Elena Germanovna Buianova (, née Vodorezova, Водорезова; born 21 May 1963) is a Russian figure skating coach and retired competitive skater who represented the Soviet Union. She is the 1983 World bronze medalist and three-time European medalist.

Career 

Vodorezova was coached by Stanislav Zhuk at the Armed Forces sports society in Moscow. A gifted free-skater, she represented her country at the 1976 Winter Olympics aged just 12. She was the first skater to complete a double flip-triple toe loop combination. She was noted for a spectacularly high double Axel and fast spins. She won the bronze medal at the 1978 European Championships; it was the first time a Soviet ladies' single skater had won a medal at the event. She missed the 1979–1981 seasons completely due to severe juvenile arthritis, which prevented her from even walking for months in 1979.

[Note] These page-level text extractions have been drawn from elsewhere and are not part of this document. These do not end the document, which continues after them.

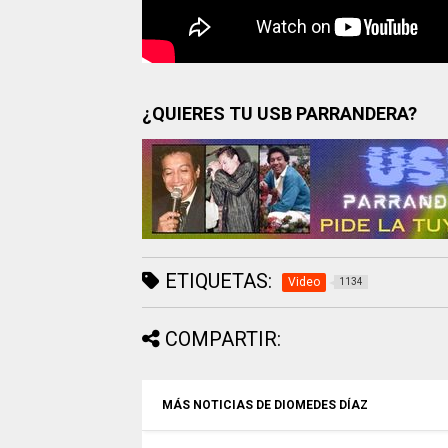
¿QUIERES TU USB PARRANDERA?
ETIQUETAS:
Video
1134
COMPARTIR:
MÁS NOTICIAS DE DIOMEDES DÍAZ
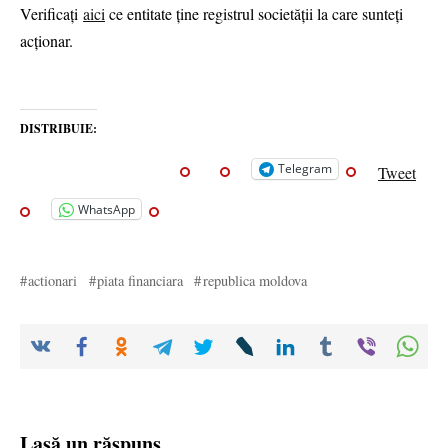
Verificați
aici
ce entitate ține registrul societății la care sunteți
acționar.
DISTRIBUIE:
Telegram
Tweet
WhatsApp
actionari
piata financiara
republica moldova
Lasă un răspuns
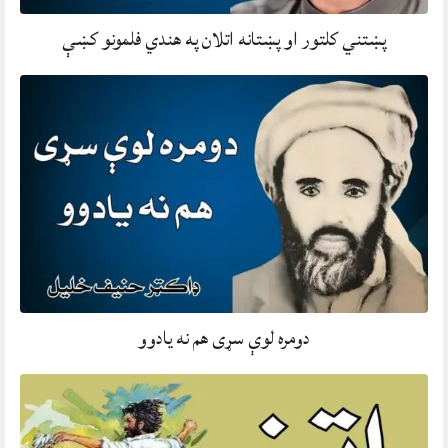
پښتني کلتور او پښتانه اتلان په هندي فلمونو کښې
دومره لوې سړی هم نه يادوو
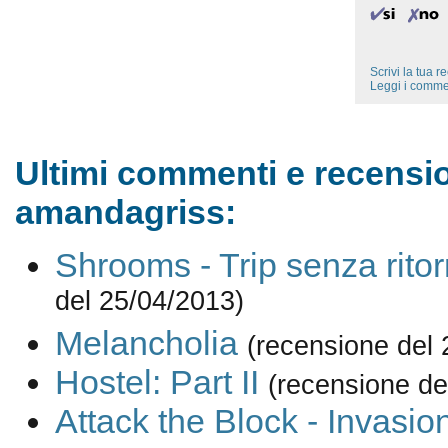
Scrivi la tua 
Leggi i comme
Ultimi commenti e recensio
amandagriss:
Shrooms - Trip senza rito
del 25/04/2013)
Melancholia
(recensione del 
Hostel: Part II
(recensione de
Attack the Block - Invasio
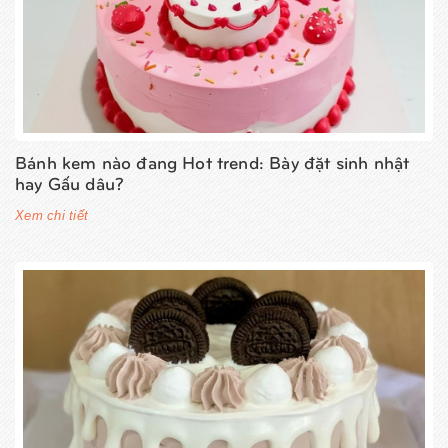
Bánh kem nào đang Hot trend: Bày đặt sinh nhật
hay Gấu dâu?
Xem chi tiết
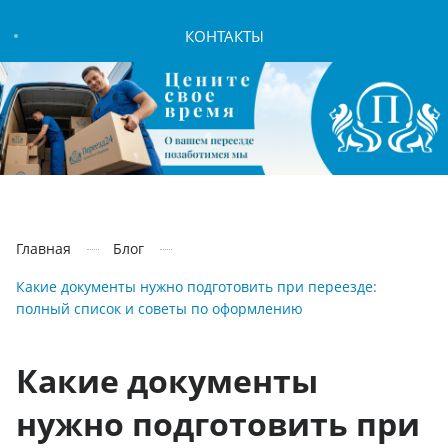
КОНТАКТЫ
Главная
Блог
Какие документы нужно подготовить при переезде:
полный список и советы по оформлению
Какие документы
нужно подготовить при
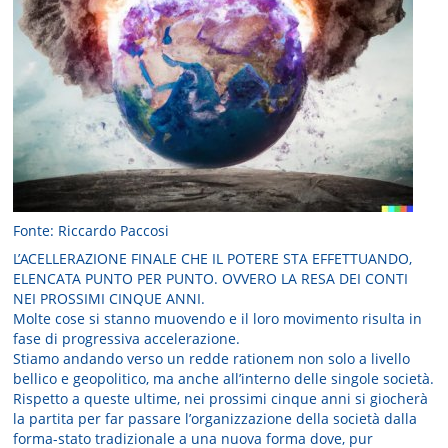
Fonte: Riccardo Paccosi
L’ACELLERAZIONE FINALE CHE IL POTERE STA EFFETTUANDO,
ELENCATA PUNTO PER PUNTO. OVVERO LA RESA DEI CONTI
NEI PROSSIMI CINQUE ANNI.
Molte cose si stanno muovendo e il loro movimento risulta in
fase di progressiva accelerazione.
Stiamo andando verso un redde rationem non solo a livello
bellico e geopolitico, ma anche all’interno delle singole società.
Rispetto a queste ultime, nei prossimi cinque anni si giocherà
la partita per far passare l’organizzazione della società dalla
forma-stato tradizionale a una nuova forma dove, pur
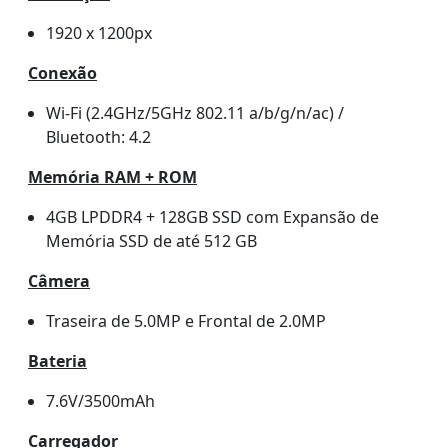
1920 x 1200px
Conexão
Wi-Fi (2.4GHz/5GHz 802.11 a/b/g/n/ac) /
Bluetooth: 4.2
Memória RAM + ROM
4GB LPDDR4 + 128GB SSD com Expansão de
Memória SSD de até 512 GB
Câmera
Traseira de 5.0MP e Frontal de 2.0MP
Bateria
7.6V/3500mAh
Carregador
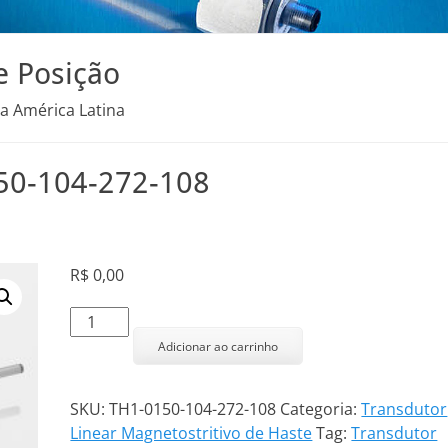
e Posição
na América Latina
150-104-272-108
R$
0,00
Transdutor
Linear
Adicionar ao carrinho
TH1-
0150-
SKU:
TH1-0150-104-272-108
Categoria:
Transdutor
104-
Linear Magnetostritivo de Haste
Tag:
Transdutor
272-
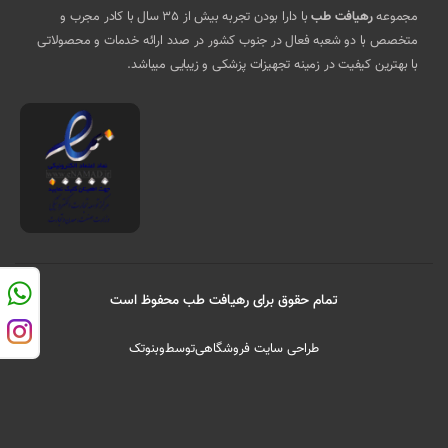
مجموعه
رهیافت طب
با دارا بودن تجربه بیش از 35 سال با کادر مجرب و
متخصص با دو شعبه فعال در جنوب کشور در صدد ارائه خدمات و محصولاتی
با بهترین کیفیت در زمینه تجهیزات پزشکی و زیبایی میباشد.
تمام حقوق برای رهیافت طب محفوظ است
طراحی سایت فروشگاهی
توسط
وبنوتک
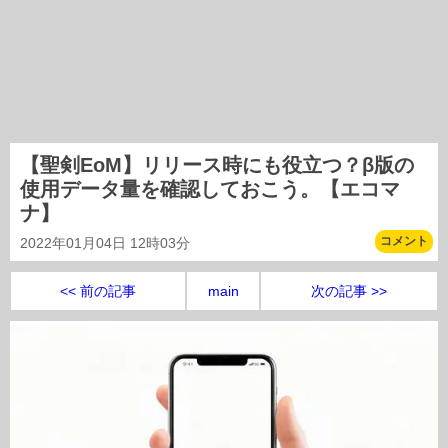
【聖剣EoM】リリース時にも役立つ？β版の
使用データ量を確認しておこう。【エコマ
ナ】
コメント
2022年01月04日 12時03分
<< 前の記事
main
次の記事 >>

She won a second bronze medal at the 1982 Europeans and silver at the 1983 event. She also won bronze at the 1983 World Championships – the first World medal for a Soviet female single skater. Vodorezova placed 8th at the 1984 Winter Olympics. She retired from competition in 1984. That year, she married a former skater, Sergey Buianov, and in 1987 gave birth to a son, Ivan.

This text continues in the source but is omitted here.